**What needs to be done:**
In the listing below, the line containing "What do you see at coordinates (995, 1762)" marks the end; copy exactly every line from the first through that one.
*** Dataset extract ***
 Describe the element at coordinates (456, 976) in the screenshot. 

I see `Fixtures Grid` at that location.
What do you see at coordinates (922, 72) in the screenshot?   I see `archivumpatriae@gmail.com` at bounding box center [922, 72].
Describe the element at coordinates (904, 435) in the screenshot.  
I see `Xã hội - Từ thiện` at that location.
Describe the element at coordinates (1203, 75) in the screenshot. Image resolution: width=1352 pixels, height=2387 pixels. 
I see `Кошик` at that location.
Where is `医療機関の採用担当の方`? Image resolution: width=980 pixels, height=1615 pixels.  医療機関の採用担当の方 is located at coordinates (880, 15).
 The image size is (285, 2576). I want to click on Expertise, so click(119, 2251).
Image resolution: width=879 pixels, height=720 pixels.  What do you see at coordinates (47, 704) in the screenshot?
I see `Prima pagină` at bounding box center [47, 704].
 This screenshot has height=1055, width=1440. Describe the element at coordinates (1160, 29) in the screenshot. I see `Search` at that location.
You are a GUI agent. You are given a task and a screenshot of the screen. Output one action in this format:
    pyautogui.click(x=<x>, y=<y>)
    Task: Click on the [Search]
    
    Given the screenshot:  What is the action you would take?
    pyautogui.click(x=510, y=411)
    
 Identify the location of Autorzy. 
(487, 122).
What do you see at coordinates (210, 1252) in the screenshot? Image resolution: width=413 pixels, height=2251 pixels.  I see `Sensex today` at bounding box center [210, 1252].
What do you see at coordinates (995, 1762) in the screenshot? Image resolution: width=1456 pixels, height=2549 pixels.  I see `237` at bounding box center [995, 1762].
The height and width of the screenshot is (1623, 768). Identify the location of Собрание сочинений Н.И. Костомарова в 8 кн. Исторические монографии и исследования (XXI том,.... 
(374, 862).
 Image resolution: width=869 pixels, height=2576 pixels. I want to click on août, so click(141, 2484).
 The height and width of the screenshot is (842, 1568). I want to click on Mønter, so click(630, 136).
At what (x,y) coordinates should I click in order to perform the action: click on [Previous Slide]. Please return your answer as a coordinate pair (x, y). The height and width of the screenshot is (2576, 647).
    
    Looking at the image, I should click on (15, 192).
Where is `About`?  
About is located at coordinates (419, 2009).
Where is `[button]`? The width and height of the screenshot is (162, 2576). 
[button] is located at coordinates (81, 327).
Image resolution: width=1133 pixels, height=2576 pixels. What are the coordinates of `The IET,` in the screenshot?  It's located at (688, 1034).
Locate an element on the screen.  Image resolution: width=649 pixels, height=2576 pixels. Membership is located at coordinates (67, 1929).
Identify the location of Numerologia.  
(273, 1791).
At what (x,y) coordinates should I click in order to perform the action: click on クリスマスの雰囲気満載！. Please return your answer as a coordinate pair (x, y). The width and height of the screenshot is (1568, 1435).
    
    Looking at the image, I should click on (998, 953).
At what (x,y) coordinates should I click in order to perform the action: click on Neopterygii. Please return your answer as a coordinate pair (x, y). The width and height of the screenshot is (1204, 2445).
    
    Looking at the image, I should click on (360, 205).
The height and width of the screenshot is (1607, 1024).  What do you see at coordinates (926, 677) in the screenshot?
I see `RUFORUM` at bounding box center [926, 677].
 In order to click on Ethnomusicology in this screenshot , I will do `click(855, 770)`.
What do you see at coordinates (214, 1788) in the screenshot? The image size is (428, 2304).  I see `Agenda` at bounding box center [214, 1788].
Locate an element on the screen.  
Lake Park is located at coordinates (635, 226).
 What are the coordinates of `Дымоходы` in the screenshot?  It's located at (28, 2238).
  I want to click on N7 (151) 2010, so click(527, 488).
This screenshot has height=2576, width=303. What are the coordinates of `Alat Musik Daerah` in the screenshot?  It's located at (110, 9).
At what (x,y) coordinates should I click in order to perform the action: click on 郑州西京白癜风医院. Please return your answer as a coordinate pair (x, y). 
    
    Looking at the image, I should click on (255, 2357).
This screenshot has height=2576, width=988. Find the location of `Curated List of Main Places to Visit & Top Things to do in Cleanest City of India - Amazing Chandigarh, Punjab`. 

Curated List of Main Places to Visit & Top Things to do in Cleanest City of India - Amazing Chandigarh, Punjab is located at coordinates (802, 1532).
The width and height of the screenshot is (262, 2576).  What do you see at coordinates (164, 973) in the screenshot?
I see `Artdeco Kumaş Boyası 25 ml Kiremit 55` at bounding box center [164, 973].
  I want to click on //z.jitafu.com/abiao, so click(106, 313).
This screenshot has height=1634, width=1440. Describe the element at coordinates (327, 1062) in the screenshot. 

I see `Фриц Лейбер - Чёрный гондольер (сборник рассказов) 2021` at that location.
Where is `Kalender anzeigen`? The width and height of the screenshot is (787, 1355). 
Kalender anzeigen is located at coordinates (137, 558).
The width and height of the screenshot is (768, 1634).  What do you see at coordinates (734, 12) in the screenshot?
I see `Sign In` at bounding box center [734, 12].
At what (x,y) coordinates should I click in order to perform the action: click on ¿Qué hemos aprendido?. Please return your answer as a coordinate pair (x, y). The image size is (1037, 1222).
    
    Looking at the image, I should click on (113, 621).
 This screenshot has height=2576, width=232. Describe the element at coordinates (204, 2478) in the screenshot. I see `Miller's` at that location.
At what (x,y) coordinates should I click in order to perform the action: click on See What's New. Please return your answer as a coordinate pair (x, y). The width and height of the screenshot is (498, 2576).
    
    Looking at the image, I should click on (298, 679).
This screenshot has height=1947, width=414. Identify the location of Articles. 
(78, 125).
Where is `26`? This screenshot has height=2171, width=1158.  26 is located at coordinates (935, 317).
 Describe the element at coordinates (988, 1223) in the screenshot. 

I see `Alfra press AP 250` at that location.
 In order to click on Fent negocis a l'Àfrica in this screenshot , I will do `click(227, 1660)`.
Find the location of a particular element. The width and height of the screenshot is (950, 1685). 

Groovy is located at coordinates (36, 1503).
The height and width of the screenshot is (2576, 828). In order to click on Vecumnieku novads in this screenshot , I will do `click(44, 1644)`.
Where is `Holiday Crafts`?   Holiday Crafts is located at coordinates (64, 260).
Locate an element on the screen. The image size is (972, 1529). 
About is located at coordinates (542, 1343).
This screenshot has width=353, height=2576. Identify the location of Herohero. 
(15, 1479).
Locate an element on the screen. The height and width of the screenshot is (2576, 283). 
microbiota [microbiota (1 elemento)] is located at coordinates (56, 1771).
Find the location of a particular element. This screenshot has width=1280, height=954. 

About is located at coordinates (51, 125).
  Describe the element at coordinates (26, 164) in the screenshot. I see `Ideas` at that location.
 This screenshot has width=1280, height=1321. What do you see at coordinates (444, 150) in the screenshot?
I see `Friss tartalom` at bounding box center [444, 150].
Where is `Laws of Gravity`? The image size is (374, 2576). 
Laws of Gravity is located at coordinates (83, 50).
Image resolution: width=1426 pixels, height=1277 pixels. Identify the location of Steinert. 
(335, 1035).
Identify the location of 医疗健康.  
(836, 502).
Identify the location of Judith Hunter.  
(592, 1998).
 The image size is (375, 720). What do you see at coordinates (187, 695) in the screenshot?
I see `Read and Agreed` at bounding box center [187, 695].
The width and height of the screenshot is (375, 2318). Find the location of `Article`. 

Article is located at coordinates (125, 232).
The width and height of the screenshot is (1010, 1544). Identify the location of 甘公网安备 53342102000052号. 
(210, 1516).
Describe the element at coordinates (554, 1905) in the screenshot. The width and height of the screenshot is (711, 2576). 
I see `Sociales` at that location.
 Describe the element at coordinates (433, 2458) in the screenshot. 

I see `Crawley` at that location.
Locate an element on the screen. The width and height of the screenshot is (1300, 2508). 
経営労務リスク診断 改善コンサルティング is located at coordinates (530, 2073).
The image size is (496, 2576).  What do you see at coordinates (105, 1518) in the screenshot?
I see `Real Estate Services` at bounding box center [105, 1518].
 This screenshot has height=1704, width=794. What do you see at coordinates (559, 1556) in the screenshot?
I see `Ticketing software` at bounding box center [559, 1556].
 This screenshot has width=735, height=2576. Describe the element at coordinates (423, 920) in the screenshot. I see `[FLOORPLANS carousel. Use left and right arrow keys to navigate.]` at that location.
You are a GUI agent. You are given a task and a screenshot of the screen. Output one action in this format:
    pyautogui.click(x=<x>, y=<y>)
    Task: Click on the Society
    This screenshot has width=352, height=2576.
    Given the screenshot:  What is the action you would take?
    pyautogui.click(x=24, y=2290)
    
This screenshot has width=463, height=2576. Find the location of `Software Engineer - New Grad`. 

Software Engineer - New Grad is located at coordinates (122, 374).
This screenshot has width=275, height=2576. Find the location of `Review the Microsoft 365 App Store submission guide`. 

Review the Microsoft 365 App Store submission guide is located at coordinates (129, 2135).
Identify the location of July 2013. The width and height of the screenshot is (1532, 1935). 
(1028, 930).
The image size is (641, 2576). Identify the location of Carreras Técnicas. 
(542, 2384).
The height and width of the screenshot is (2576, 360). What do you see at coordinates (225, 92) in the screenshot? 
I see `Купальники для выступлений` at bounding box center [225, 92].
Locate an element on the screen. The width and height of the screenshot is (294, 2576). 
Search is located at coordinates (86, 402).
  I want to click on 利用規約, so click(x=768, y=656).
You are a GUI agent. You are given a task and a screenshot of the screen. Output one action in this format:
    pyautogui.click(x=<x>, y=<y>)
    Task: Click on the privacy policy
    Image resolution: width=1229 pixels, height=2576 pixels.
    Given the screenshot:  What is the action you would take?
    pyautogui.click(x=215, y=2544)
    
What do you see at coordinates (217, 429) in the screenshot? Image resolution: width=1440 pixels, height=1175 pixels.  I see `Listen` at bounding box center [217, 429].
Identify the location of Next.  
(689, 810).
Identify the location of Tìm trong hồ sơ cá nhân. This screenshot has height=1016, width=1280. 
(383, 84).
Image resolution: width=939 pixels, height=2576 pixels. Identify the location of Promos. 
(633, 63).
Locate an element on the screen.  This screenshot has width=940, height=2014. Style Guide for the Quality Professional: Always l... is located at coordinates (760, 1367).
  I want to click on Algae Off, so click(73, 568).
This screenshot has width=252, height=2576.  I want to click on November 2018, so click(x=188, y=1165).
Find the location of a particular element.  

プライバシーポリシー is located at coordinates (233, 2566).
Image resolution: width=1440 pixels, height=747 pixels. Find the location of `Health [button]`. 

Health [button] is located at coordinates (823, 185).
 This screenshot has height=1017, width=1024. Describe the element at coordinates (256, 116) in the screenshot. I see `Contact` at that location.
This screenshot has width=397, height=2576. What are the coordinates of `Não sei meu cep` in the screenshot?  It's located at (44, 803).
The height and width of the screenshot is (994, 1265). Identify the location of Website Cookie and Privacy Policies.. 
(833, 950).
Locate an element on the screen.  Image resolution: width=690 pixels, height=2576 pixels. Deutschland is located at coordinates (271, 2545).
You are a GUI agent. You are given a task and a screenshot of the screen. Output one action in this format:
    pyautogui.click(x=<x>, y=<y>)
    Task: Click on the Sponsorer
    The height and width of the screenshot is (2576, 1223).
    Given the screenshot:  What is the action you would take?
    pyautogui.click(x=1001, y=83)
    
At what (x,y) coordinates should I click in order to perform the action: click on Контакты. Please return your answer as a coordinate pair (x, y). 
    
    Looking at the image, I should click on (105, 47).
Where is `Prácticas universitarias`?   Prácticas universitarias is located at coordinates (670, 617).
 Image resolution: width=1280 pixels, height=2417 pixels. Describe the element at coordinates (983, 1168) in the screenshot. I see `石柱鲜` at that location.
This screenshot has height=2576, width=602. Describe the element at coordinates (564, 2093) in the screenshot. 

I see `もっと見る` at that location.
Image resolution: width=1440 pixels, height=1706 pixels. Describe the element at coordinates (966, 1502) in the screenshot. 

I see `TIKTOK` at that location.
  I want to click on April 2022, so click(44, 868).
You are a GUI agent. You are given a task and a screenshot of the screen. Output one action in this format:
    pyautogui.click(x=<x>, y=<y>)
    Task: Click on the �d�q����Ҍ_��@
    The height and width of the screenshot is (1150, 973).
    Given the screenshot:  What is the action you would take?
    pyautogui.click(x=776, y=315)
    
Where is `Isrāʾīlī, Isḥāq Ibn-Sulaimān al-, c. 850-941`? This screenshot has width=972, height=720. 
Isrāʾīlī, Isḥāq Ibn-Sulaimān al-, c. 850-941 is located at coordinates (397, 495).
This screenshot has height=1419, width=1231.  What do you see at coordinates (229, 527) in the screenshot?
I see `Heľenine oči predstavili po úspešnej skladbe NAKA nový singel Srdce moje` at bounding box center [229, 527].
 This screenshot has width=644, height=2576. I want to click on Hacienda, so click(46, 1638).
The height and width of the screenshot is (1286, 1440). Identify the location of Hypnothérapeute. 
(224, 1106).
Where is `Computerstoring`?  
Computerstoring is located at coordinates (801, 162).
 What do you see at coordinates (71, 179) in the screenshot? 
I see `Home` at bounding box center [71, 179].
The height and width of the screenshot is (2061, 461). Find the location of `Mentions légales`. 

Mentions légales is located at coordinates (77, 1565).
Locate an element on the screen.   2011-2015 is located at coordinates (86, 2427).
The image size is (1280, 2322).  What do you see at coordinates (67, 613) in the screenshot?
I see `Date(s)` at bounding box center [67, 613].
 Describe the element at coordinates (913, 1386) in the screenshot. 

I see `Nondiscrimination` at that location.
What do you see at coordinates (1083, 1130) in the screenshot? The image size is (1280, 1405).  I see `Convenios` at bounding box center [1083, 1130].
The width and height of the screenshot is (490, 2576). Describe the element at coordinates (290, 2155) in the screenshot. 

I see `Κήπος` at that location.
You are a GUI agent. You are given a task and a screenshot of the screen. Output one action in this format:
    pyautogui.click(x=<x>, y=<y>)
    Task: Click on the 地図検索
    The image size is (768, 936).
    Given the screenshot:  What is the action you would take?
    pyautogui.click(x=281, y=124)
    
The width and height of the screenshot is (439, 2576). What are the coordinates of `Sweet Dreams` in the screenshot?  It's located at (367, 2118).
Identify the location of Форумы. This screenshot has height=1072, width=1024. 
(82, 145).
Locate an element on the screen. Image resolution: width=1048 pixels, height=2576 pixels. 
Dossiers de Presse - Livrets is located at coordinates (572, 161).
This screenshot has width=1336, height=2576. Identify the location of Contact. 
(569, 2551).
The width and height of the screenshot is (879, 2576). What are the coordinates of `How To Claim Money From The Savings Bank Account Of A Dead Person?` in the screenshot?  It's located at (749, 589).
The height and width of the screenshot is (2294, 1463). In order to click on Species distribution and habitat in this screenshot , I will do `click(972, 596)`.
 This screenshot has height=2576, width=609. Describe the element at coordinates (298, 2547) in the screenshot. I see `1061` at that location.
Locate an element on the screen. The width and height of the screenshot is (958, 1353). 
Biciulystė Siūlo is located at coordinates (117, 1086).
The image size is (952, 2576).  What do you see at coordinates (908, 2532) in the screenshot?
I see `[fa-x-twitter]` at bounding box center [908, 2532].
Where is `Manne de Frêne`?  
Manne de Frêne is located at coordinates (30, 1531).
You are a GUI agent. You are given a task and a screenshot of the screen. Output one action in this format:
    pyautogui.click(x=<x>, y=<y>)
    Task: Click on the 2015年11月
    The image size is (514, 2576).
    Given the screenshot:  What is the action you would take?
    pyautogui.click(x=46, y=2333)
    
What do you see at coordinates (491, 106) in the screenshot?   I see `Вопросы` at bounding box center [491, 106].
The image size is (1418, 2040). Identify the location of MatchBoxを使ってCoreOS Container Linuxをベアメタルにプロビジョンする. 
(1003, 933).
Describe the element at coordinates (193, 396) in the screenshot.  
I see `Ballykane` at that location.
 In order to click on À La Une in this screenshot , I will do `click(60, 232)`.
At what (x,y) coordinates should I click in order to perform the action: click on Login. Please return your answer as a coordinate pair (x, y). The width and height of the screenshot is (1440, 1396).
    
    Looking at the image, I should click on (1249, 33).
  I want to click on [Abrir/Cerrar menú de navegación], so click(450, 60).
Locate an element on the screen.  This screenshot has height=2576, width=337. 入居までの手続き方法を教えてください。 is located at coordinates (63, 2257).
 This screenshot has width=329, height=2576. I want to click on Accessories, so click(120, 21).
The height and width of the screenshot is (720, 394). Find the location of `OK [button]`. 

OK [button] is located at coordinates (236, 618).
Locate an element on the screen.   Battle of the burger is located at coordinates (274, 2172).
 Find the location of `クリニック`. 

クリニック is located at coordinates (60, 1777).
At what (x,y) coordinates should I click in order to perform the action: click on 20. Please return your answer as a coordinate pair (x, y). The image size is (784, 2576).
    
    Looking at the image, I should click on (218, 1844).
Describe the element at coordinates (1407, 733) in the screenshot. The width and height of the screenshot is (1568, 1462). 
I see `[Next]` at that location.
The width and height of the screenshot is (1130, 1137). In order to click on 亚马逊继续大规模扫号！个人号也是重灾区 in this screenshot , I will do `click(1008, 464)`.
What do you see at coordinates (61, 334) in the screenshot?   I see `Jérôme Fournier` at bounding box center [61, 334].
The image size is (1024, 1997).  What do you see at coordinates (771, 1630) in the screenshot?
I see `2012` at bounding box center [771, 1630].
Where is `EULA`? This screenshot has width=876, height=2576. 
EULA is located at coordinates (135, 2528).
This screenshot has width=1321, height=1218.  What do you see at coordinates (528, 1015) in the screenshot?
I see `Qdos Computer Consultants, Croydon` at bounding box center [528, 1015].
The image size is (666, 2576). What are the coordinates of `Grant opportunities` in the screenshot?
*** End of Dataset extract ***
**Solution:**
 Describe the element at coordinates (456, 976) in the screenshot. 

I see `Fixtures Grid` at that location.
What do you see at coordinates (922, 72) in the screenshot?   I see `archivumpatriae@gmail.com` at bounding box center [922, 72].
Describe the element at coordinates (904, 435) in the screenshot.  
I see `Xã hội - Từ thiện` at that location.
Describe the element at coordinates (1203, 75) in the screenshot. Image resolution: width=1352 pixels, height=2387 pixels. 
I see `Кошик` at that location.
Where is `医療機関の採用担当の方`? Image resolution: width=980 pixels, height=1615 pixels.  医療機関の採用担当の方 is located at coordinates (880, 15).
 The image size is (285, 2576). I want to click on Expertise, so click(119, 2251).
Image resolution: width=879 pixels, height=720 pixels.  What do you see at coordinates (47, 704) in the screenshot?
I see `Prima pagină` at bounding box center [47, 704].
 This screenshot has height=1055, width=1440. Describe the element at coordinates (1160, 29) in the screenshot. I see `Search` at that location.
You are a GUI agent. You are given a task and a screenshot of the screen. Output one action in this format:
    pyautogui.click(x=<x>, y=<y>)
    Task: Click on the [Search]
    
    Given the screenshot:  What is the action you would take?
    pyautogui.click(x=510, y=411)
    
 Identify the location of Autorzy. 
(487, 122).
What do you see at coordinates (210, 1252) in the screenshot? Image resolution: width=413 pixels, height=2251 pixels.  I see `Sensex today` at bounding box center [210, 1252].
What do you see at coordinates (995, 1762) in the screenshot? Image resolution: width=1456 pixels, height=2549 pixels.  I see `237` at bounding box center [995, 1762].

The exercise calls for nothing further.